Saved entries
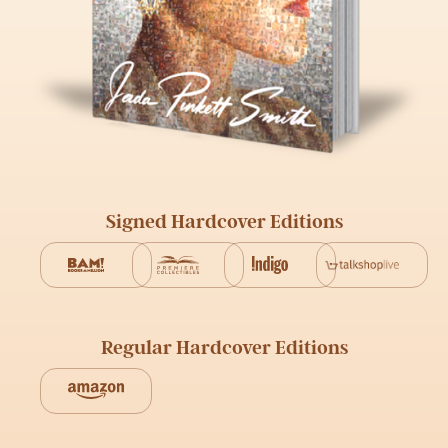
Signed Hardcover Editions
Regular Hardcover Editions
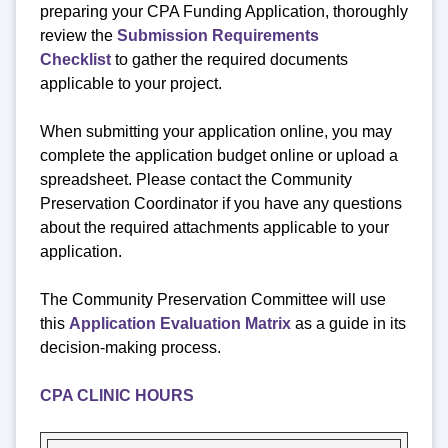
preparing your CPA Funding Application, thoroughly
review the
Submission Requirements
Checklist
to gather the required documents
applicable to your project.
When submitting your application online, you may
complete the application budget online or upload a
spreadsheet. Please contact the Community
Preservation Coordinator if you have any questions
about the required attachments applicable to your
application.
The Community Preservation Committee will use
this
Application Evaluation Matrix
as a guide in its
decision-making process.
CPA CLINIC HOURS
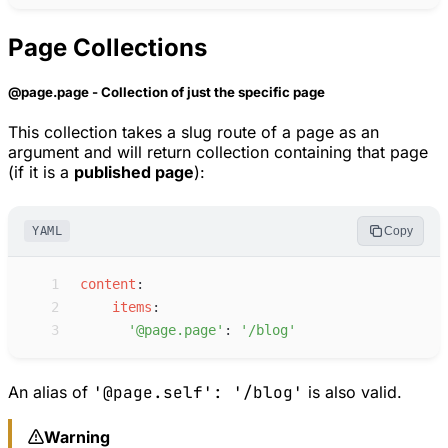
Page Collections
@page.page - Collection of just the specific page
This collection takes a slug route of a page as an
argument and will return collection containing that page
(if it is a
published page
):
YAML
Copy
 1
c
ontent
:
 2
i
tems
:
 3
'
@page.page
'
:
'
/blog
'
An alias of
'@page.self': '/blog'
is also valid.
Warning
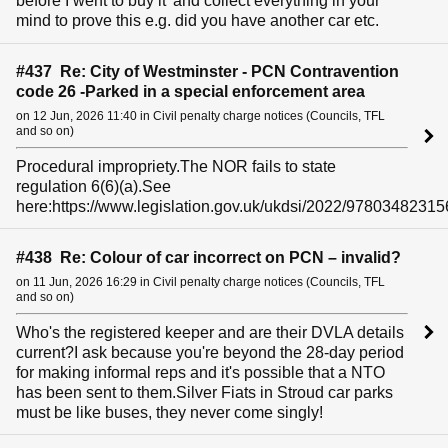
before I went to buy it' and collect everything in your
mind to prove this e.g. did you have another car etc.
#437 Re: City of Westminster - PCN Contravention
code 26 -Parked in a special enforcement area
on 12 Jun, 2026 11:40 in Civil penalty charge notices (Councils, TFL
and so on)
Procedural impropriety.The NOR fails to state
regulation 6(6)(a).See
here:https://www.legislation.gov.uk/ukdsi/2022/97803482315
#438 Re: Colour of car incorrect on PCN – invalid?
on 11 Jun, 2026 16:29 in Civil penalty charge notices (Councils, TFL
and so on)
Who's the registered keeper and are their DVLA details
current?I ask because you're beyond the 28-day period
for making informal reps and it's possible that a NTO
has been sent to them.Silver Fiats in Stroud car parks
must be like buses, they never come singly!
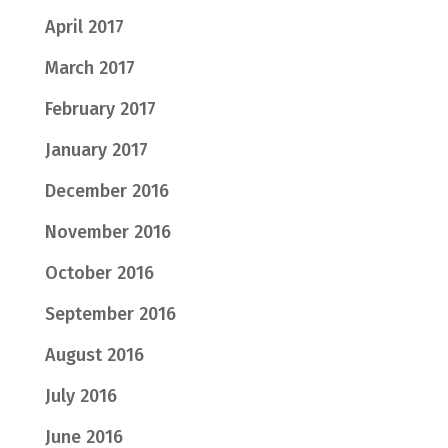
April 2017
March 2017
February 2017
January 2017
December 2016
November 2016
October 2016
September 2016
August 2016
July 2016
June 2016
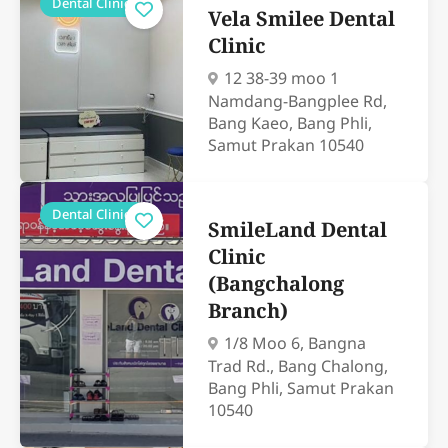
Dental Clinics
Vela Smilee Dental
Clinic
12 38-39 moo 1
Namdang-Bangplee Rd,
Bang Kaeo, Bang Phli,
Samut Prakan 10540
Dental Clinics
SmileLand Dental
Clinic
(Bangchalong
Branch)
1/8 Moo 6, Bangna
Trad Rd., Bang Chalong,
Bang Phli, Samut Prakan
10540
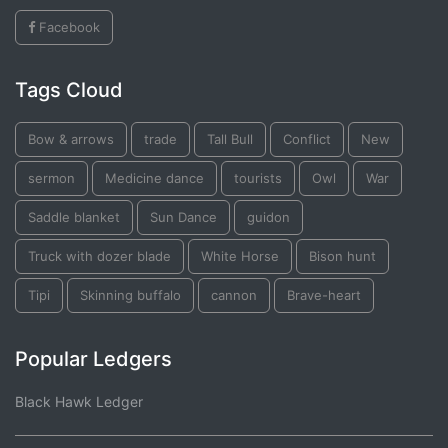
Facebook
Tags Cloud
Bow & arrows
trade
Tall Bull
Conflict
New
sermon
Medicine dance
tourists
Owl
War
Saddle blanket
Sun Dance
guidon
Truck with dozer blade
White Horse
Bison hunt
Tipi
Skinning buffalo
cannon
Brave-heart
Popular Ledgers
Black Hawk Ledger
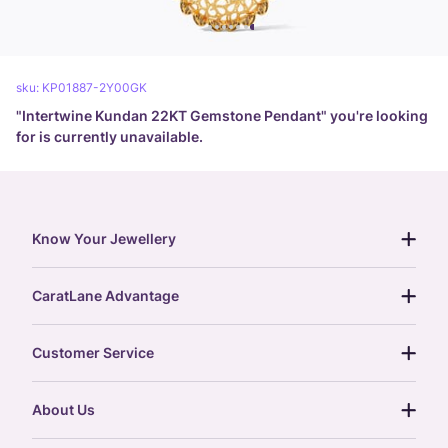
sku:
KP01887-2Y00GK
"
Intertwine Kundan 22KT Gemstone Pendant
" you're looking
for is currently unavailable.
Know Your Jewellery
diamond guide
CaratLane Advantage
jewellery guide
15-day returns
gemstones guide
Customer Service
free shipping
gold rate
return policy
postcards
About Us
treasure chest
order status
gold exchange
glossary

* [Work task]:
Reproduce verbatim, and only, the lines starting at the one that contains "Skinning buffalo" and ending with the final line of the records; leave out the pictures.

* [Answer to this exercise]:
Skinning buffalo
cannon
Brave-heart
Popular Ledgers
Black Hawk Ledger
sku:
KP01887-2Y00GK
"
Intertwine Kundan 22KT Gemstone Pendant
" you're looking
for is currently unavailable.
Know Your Jewellery
diamond guide
CaratLane Advantage
jewellery guide
15-day returns
gemstones guide
Customer Service
free shipping
gold rate
return policy
postcards
About Us
treasure chest
order status
gold exchange
glossary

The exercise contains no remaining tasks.